▶ **DATA EXTRACT**:
.....

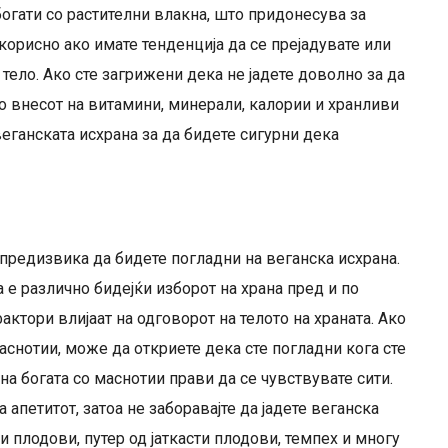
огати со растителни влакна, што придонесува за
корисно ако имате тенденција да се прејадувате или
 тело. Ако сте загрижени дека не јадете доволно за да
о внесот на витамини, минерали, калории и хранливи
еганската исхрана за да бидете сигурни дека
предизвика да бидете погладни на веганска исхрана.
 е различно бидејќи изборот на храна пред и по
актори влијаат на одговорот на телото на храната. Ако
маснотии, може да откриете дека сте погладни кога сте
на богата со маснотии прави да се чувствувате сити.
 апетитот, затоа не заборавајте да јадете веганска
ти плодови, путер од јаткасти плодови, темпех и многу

.....

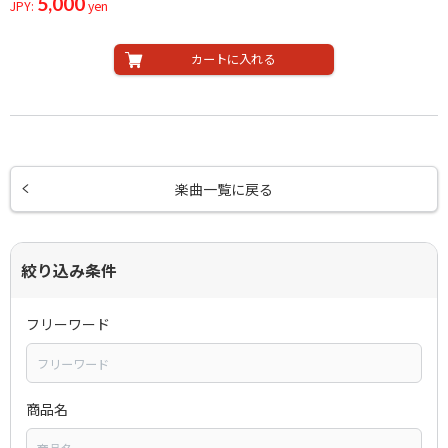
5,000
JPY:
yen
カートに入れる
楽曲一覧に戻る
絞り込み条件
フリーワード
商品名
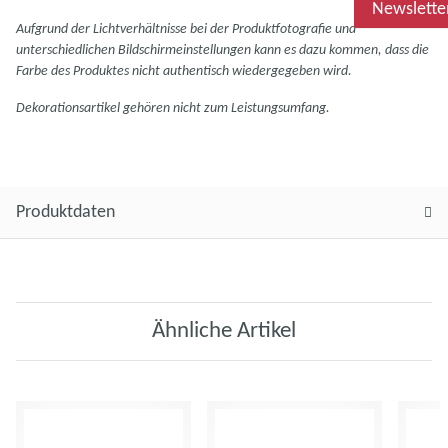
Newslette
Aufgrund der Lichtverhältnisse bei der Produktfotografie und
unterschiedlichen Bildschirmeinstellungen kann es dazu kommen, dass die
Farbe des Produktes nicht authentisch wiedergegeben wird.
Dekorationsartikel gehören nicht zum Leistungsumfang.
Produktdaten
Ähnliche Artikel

.....

▶ **REQUIREMENT**: Starting with the line that holds "огати со растителни" and ending with the line that holds "ти плодови, путер", retype every line in the data above exactly, and nothing else.

▶ **EXERCISE RESPONSE**:
огати со растителни влакна, што придонесува за
корисно ако имате тенденција да се прејадувате или
 тело. Ако сте загрижени дека не јадете доволно за да
о внесот на витамини, минерали, калории и хранливи
еганската исхрана за да бидете сигурни дека
предизвика да бидете погладни на веганска исхрана.
 е различно бидејќи изборот на храна пред и по
актори влијаат на одговорот на телото на храната. Ако
маснотии, може да откриете дека сте погладни кога сте
на богата со маснотии прави да се чувствувате сити.
 апетитот, затоа не заборавајте да јадете веганска
ти плодови, путер од јаткасти плодови, темпех и многу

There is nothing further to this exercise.